La primera era así: en el bosque, debajo del musgo, estaban las mil perlas de la princesa; había que buscarlas y antes de que se pusiera el sol no tenía que faltar ni una sola o, de lo contrario, quien hubiera emprendido la prueba se convertiría en una piedra. El príncipe fue allí y se pasó el día entero buscando, pero cuando el día tocó a su fin no había encontrado más que cien y quedó convertido en piedra. Al día siguiente emprendió la aventura el segundo hermano, pero, al igual que el mayor, se convirtió en piedra por no haber conseguido hallar más que doscientas.

Por fin le tocó el turno al bobo y se puso a buscar en el musgo, pero era tan difícil encontrar las perlas y se iba tan despacio que se sentó encima de una piedra y empezó a llorar. Y, según estaba allí sentado, el rey de las hormigas, al que él una vez había salvado, llegó con cinco mil hormigas que, al cabo de un rato, ya habían encontrado todas las perlas y las habían reunido en un montón.


La segunda prueba, en cambio, consistía en sacar del mar la llave de la alcoba de la princesa. Cuando el bobo llegó al mar se acercaron nadando los patos a los que él una vez había salvado; éstos se sumergieron y sacaron la llave del fondo.

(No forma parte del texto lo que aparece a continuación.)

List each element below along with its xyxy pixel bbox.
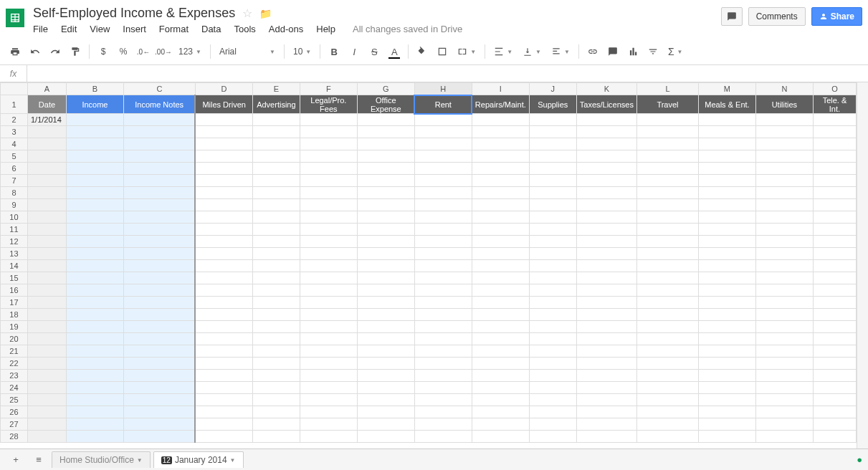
cell-A3[interactable] [27,126,66,138]
add-sheet-button[interactable]: + [6,452,26,468]
cell-J4[interactable] [529,138,576,150]
cell-F2[interactable] [300,114,357,126]
cell-I12[interactable] [472,236,529,248]
cell-J24[interactable] [529,382,576,394]
row-header-11[interactable]: 11 [1,224,28,236]
vertical-align-icon[interactable]: ▼ [518,43,545,60]
cell-I18[interactable] [472,309,529,321]
cell-L12[interactable] [636,236,698,248]
cell-F4[interactable] [300,138,357,150]
cell-E21[interactable] [252,345,300,358]
cell-K9[interactable] [576,199,636,211]
cell-E12[interactable] [252,236,300,248]
cell-M25[interactable] [698,394,755,406]
cell-N2[interactable] [755,114,813,126]
cell-H14[interactable] [414,260,472,272]
row-header-19[interactable]: 19 [1,321,28,333]
cell-H16[interactable] [414,284,472,297]
cell-B24[interactable] [66,382,123,394]
borders-icon[interactable] [433,43,452,60]
cell-L11[interactable] [636,224,698,236]
cell-K10[interactable] [576,211,636,224]
cell-L28[interactable] [636,431,698,443]
header-cell-A1[interactable]: Date [27,95,66,114]
cell-E25[interactable] [252,394,300,406]
row-header-23[interactable]: 23 [1,370,28,382]
cell-D8[interactable] [195,187,252,199]
cell-F17[interactable] [300,297,357,309]
cell-N18[interactable] [755,309,813,321]
cell-B19[interactable] [66,321,123,333]
cell-J8[interactable] [529,187,576,199]
cell-L7[interactable] [636,175,698,187]
cell-I21[interactable] [472,345,529,358]
cell-F16[interactable] [300,284,357,297]
cell-C12[interactable] [123,236,195,248]
column-header-I[interactable]: I [472,83,529,95]
cell-E16[interactable] [252,284,300,297]
cell-A9[interactable] [27,199,66,211]
cell-O13[interactable] [813,248,856,260]
cell-B3[interactable] [66,126,123,138]
cell-J5[interactable] [529,150,576,163]
cell-K3[interactable] [576,126,636,138]
cell-N16[interactable] [755,284,813,297]
cell-C20[interactable] [123,333,195,345]
cell-O23[interactable] [813,370,856,382]
cell-E24[interactable] [252,382,300,394]
cell-A25[interactable] [27,394,66,406]
cell-G12[interactable] [357,236,414,248]
cell-N19[interactable] [755,321,813,333]
row-header-9[interactable]: 9 [1,199,28,211]
column-header-D[interactable]: D [195,83,252,95]
cell-M19[interactable] [698,321,755,333]
cell-G5[interactable] [357,150,414,163]
cell-K18[interactable] [576,309,636,321]
cell-L9[interactable] [636,199,698,211]
cell-I11[interactable] [472,224,529,236]
cell-A5[interactable] [27,150,66,163]
cell-E6[interactable] [252,163,300,175]
cell-M27[interactable] [698,418,755,431]
cell-H6[interactable] [414,163,472,175]
cell-A4[interactable] [27,138,66,150]
cell-K23[interactable] [576,370,636,382]
menu-edit[interactable]: Edit [61,24,77,34]
row-header-4[interactable]: 4 [1,138,28,150]
cell-C14[interactable] [123,260,195,272]
cell-B22[interactable] [66,358,123,370]
fill-color-icon[interactable] [413,43,431,60]
cell-C23[interactable] [123,370,195,382]
column-header-L[interactable]: L [636,83,698,95]
cell-N11[interactable] [755,224,813,236]
cell-C16[interactable] [123,284,195,297]
cell-F22[interactable] [300,358,357,370]
cell-F8[interactable] [300,187,357,199]
cell-G2[interactable] [357,114,414,126]
cell-C27[interactable] [123,418,195,431]
cell-O12[interactable] [813,236,856,248]
cell-G6[interactable] [357,163,414,175]
vertical-scrollbar[interactable] [857,82,868,449]
cell-M6[interactable] [698,163,755,175]
cell-O4[interactable] [813,138,856,150]
cell-H3[interactable] [414,126,472,138]
cell-D2[interactable] [195,114,252,126]
cell-M11[interactable] [698,224,755,236]
cell-J21[interactable] [529,345,576,358]
row-header-28[interactable]: 28 [1,431,28,443]
cell-N25[interactable] [755,394,813,406]
cell-G7[interactable] [357,175,414,187]
star-icon[interactable]: ☆ [242,6,252,20]
row-header-21[interactable]: 21 [1,345,28,358]
cell-G17[interactable] [357,297,414,309]
row-header-8[interactable]: 8 [1,187,28,199]
cell-H18[interactable] [414,309,472,321]
cell-N4[interactable] [755,138,813,150]
cell-K26[interactable] [576,406,636,418]
row-header-17[interactable]: 17 [1,297,28,309]
cell-N24[interactable] [755,382,813,394]
cell-E15[interactable] [252,272,300,284]
row-header-14[interactable]: 14 [1,260,28,272]
cell-C5[interactable] [123,150,195,163]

La tercera prueba, sin embargo, era la más difícil: entre las tres durmientes hijas del rey había que escoger a la más joven y predilecta; pero eran exactamente iguales y en lo único que se diferenciaban era en que la mayor había tomado un terrón de azúcar, la segunda sirope y la menor una cucharada de miel, y había que acertar sólo por el aliento cuál de ellas había comido la miel. Entonces llegó la reina de las abejas que el bobo había salvado del fuego, tentó la boca de las tres y al final se posó en la boca que había tomado miel, y el príncipe reconoció así a la verdadera.


Entonces se deshizo el encantamiento, todo quedó liberado del sueño y los que eran de piedra recuperaron su forma humana. El bobo se casó con la más joven y predilecta de las princesas y, cuando murió el padre de ella, se convirtió en rey. Por su parte, sus dos hermanos se casaron con las otras dos hermanas.